Saved data entries
____________________

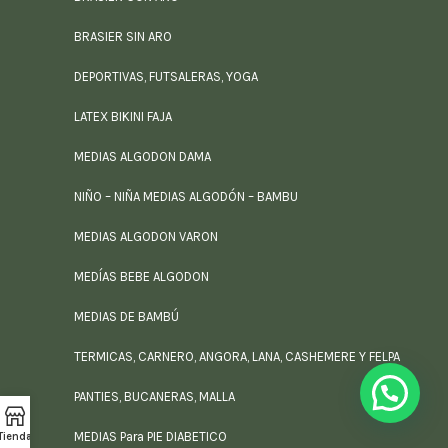
BRASIER SIN ARO
DEPORTIVAS, FUTSALERAS, YOGA
LATEX BIKINI FAJA
MEDIAS ALGODON DAMA
NIÑO – NIÑA MEDIAS ALGODÓN – BAMBU
MEDIAS ALGODON VARON
MEDÍAS BEBE ALGODON
MEDIAS DE BAMBÚ
TERMICAS, CARNERO, ANGORA, LANA, CASHEMERE Y FELPA
PANTIES, BUCANERAS, MALLA
MEDIAS Para PIE DIABETICO
Tienda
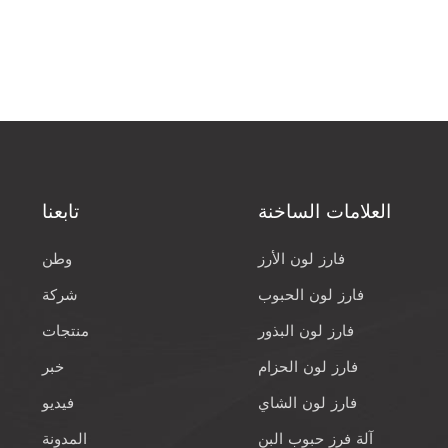
العلامات الساخنة
تابعنا
فارز لون الأرز
وطن
فارز لون الحبوب
شركة
فارز لون البذور
منتجات
فارز لون الحزام
خبر
فارز لون الشاي
فيديو
آلة فرز حبوب البن
المدونة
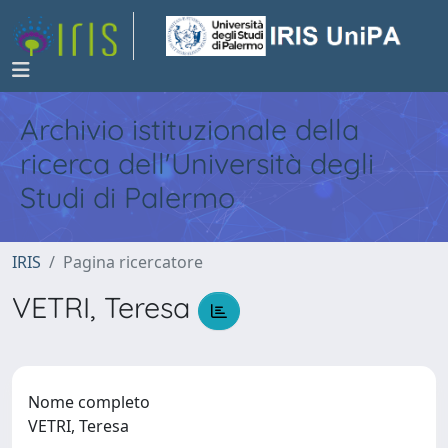
Archivio istituzionale della
ricerca dell'Università degli
Studi di Palermo
IRIS
Pagina ricercatore
VETRI, Teresa
Nome completo
VETRI, Teresa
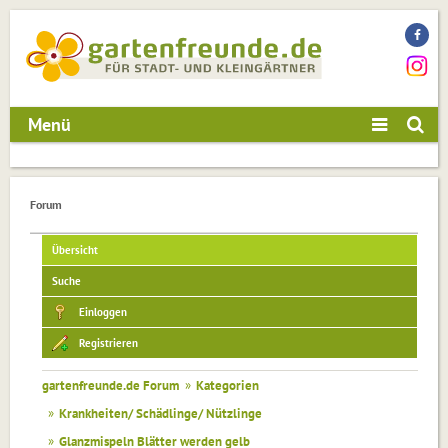
Menü
Forum
Übersicht
Suche
Einloggen
Registrieren
gartenfreunde.de Forum
»
Kategorien
»
Krankheiten/ Schädlinge/ Nützlinge
»
Glanzmispeln Blätter werden gelb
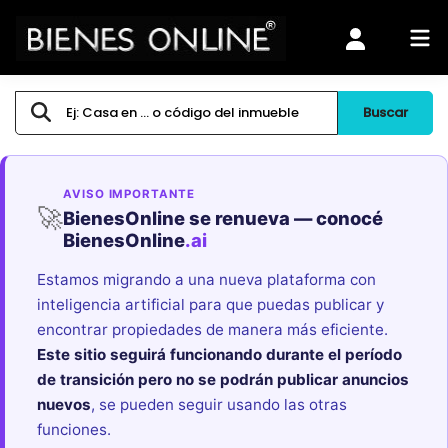
Buscar
AVISO IMPORTANTE
🚀
BienesOnline se renueva — conocé
BienesOnline
.ai
Estamos migrando a una nueva plataforma con
inteligencia artificial para que puedas publicar y
encontrar propiedades de manera más eficiente.
Este sitio seguirá funcionando durante el período
de transición pero no se podrán publicar anuncios
nuevos
, se pueden seguir usando las otras
funciones.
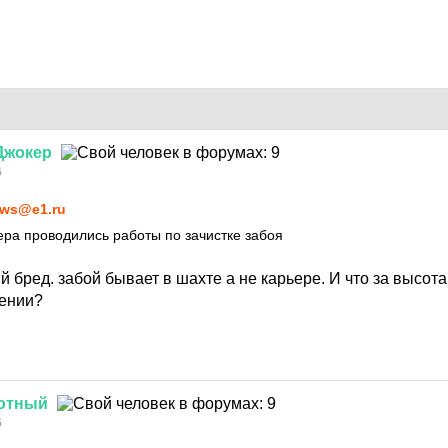
Джокер
6
ws@e1.ru
ера проводились работы по зачистке забоя
бред. забой бывает в шахте а не карьере. И что за высота
щении?
отный
6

____________________

- ASSIGNED TASK
When restating the records word for word, omit any picture they contain.

- SOLUTION FOR THIS TASK
BRASIER SIN ARO
DEPORTIVAS, FUTSALERAS, YOGA
LATEX BIKINI FAJA
MEDIAS ALGODON DAMA
NIÑO – NIÑA MEDIAS ALGODÓN – BAMBU
MEDIAS ALGODON VARON
MEDÍAS BEBE ALGODON
MEDIAS DE BAMBÚ
TERMICAS, CARNERO, ANGORA, LANA, CASHEMERE Y FELPA
PANTIES, BUCANERAS, MALLA
MEDIAS Para PIE DIABETICO
Tienda
العلامات الساخنة
تابعنا
فارز لون الأرز
وطن
فارز لون الحبوب
شركة
فارز لون البذور
منتجات
فارز لون الحزام
خبر
فارز لون الشاي
فيديو
آلة فرز حبوب البن
المدونة
Archivio istituzionale della
ricerca dell'Università degli
Studi di Palermo
IRIS
Pagina ricercatore
VETRI, Teresa
Nome completo
VETRI, Teresa
Menü
Forum
Übersicht
Suche
Einloggen
Registrieren
gartenfreunde.de Forum
»
Kategorien
»
Krankheiten/ Schädlinge/ Nützlinge
»
Glanzmispeln Blätter werden gelb
Buscar
AVISO IMPORTANTE
🚀
BienesOnline se renueva — conocé
BienesOnline
.ai
Estamos migrando a una nueva plataforma con
inteligencia artificial para que puedas publicar y
encontrar propiedades de manera más eficiente.
Este sitio seguirá funcionando durante el período
de transición pero no se podrán publicar anuncios
nuevos
, se pueden seguir usando las otras
funciones.
Джокер
6
ws@e1.ru
ера проводились работы по зачистке забоя
бред. забой бывает в шахте а не карьере. И что за высота
щении?
отный
6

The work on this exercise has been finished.